Much has been made recently of how the App Economy is a “job leader.” People are saying that the App Economy has “managed to create jobs during the worst recession since the Great Depression,” and has created 466,000 jobs since 2007. This is clearly good news, but I’m skeptical of the future of this App Economy to continue creating jobs. Here are some random thoughts:
- Current App Economy growth is probably driven in large part by the the adoption of new mobile operating systems. Once the mobile market is saturated, App Economy growth may level off.
- In an open app marketplace, apps compete against all other apps. This inevitably leads to the superstar effect.
- As with other software, for every paid app there is likely to be a free ad-driven alternative, and for every ad-driven alternative, there is likely to be an ad-free alternative developed by amateurs.

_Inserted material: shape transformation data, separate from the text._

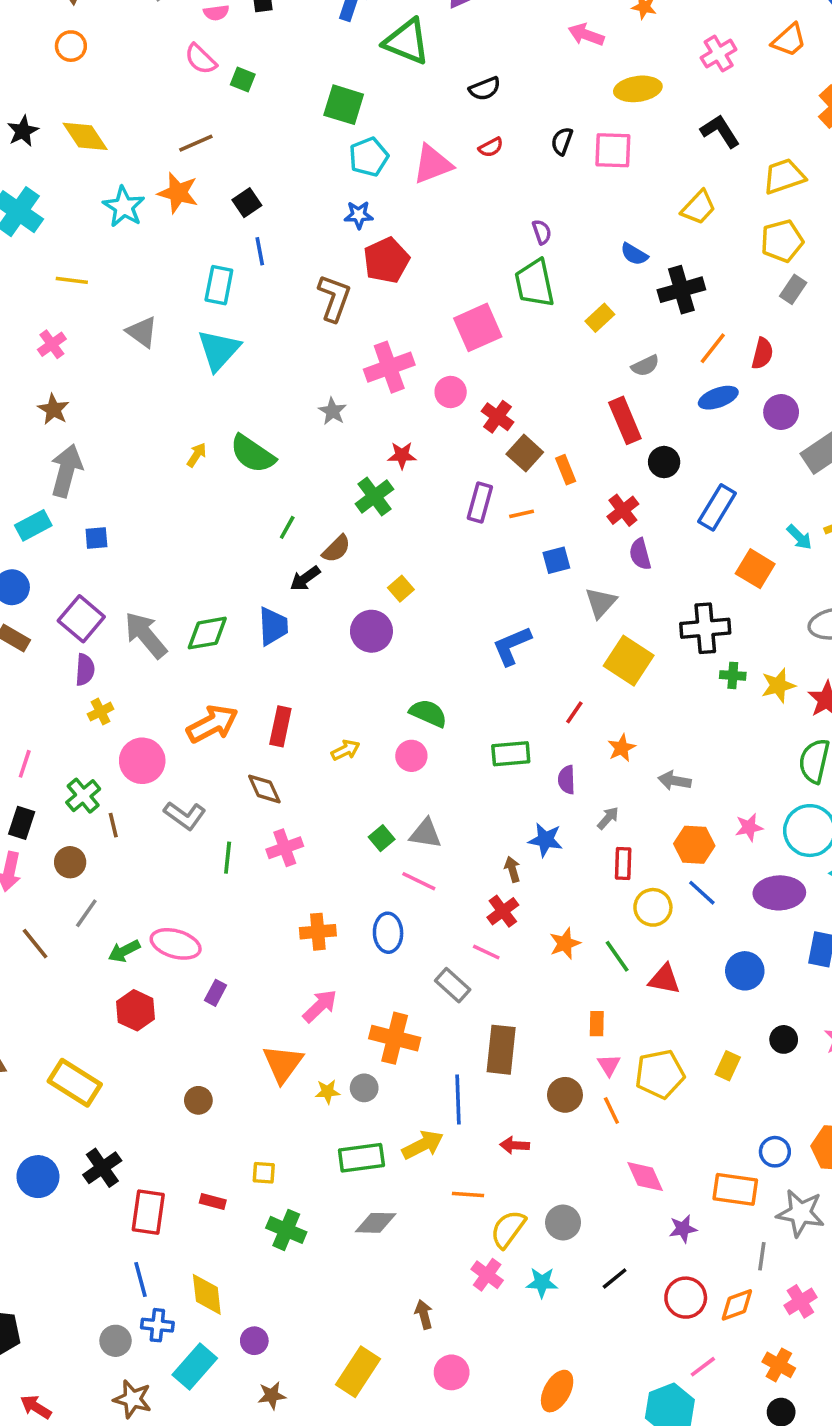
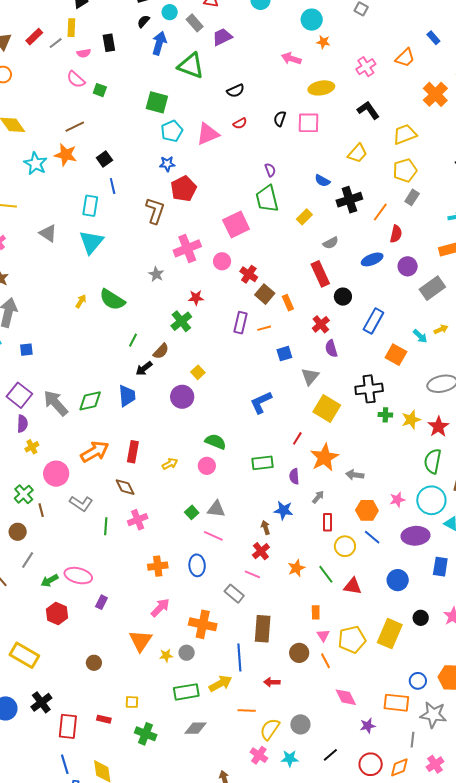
orange line: (713, 348) -> (380, 212), moved
orange star: (622, 748) -> (324, 457), size x1.8
yellow rectangle: (728, 1066) -> (390, 634), size x1.8

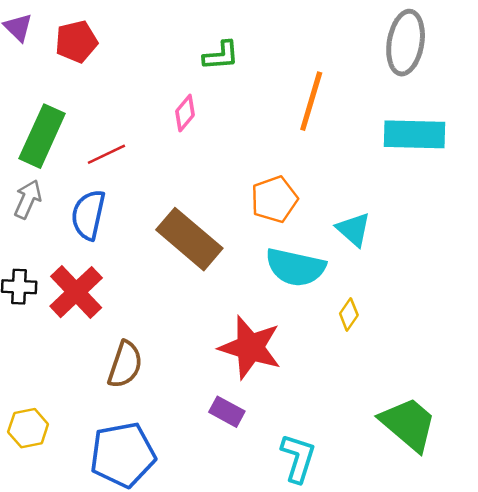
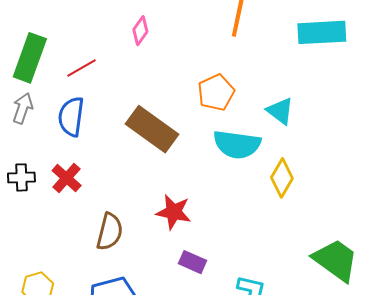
red cross: (76, 292) -> (67, 178), size x0.7
yellow diamond: (349, 314) -> (282, 178), size x1.5
red star: (250, 347) -> (174, 212), moved, size x0.7

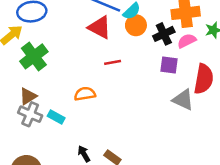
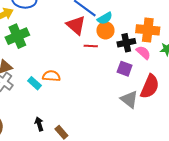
pink semicircle: (187, 41) -> (143, 53), turned 56
red line: (113, 62) -> (91, 46), moved
cyan rectangle: (56, 117) -> (34, 83), moved

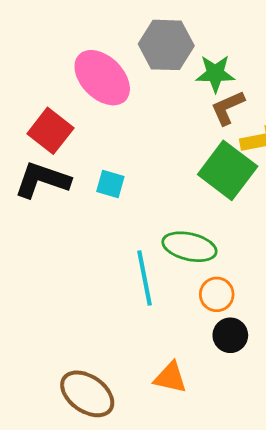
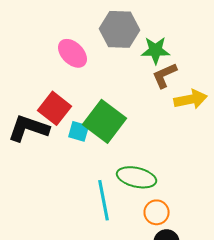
pink ellipse: (102, 78) -> (73, 53), size x0.7
red square: (50, 131) -> (55, 108), moved
green square: (228, 170) -> (105, 121), moved

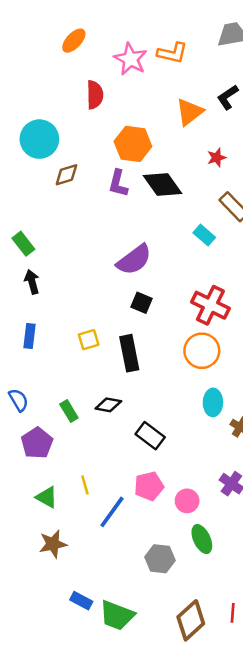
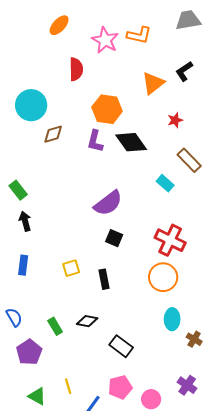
black rectangle: (129, 353) -> (104, 279), size x0.7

Digital abundance tends to drive prices down toward zero.
- As computers increase in power, it will become easy to absorb many app features into other apps, or even into the operating systems themselves, possibly creating convergence towards just a few “everything” apps.
- New creation tools will make it easy for ordinary people to quickly create custom apps and thereby lower the market rate of app developers. As an analogy, consider the plethora of easy-to-use blogging tools that exist today. Not long ago, building a robust blog would have required hiring a web developer, or at least learning a bit of programming. Building a simple app may soon be as easy as starting a blog.
- Improved device and network speeds will allow the remote execution of app-style programs through your web browser, effectively bypassing the App Economy entirely.